| Task statement |
In your copy of the data, include no pictures and alter nothing else.

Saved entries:
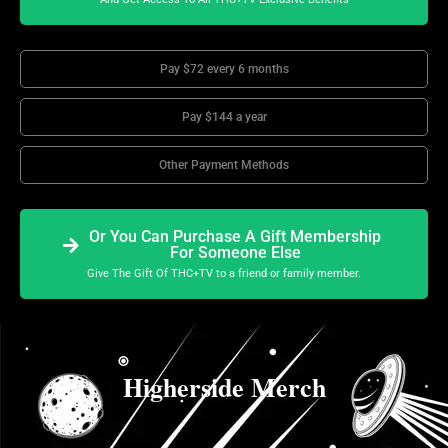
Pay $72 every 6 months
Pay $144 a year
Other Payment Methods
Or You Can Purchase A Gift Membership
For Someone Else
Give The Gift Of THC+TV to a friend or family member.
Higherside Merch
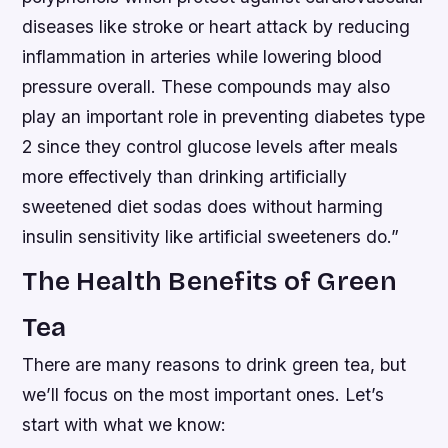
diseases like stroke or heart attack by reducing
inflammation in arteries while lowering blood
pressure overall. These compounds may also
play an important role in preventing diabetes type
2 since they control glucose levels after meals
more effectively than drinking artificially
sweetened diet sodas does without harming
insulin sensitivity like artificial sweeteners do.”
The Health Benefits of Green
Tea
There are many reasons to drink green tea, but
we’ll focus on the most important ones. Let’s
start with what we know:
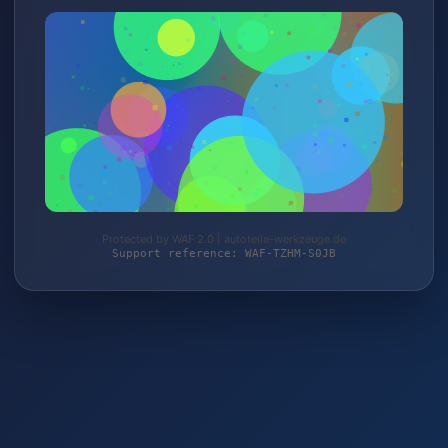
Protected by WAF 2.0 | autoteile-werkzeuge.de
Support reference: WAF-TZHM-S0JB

| Solution |
Pay $72 every 6 months
Pay $144 a year
Other Payment Methods
Or You Can Purchase A Gift Membership
For Someone Else
Give The Gift Of THC+TV to a friend or family member.
Higherside Merch
diseases like stroke or heart attack by reducing
inflammation in arteries while lowering blood
pressure overall. These compounds may also
play an important role in preventing diabetes type
2 since they control glucose levels after meals
more effectively than drinking artificially
sweetened diet sodas does without harming
insulin sensitivity like artificial sweeteners do.”
The Health Benefits of Green
Tea
There are many reasons to drink green tea, but
we’ll focus on the most important ones. Let’s
start with what we know:
Protected by WAF 2.0 | autoteile-werkzeuge.de
Support reference: WAF-TZHM-S0JB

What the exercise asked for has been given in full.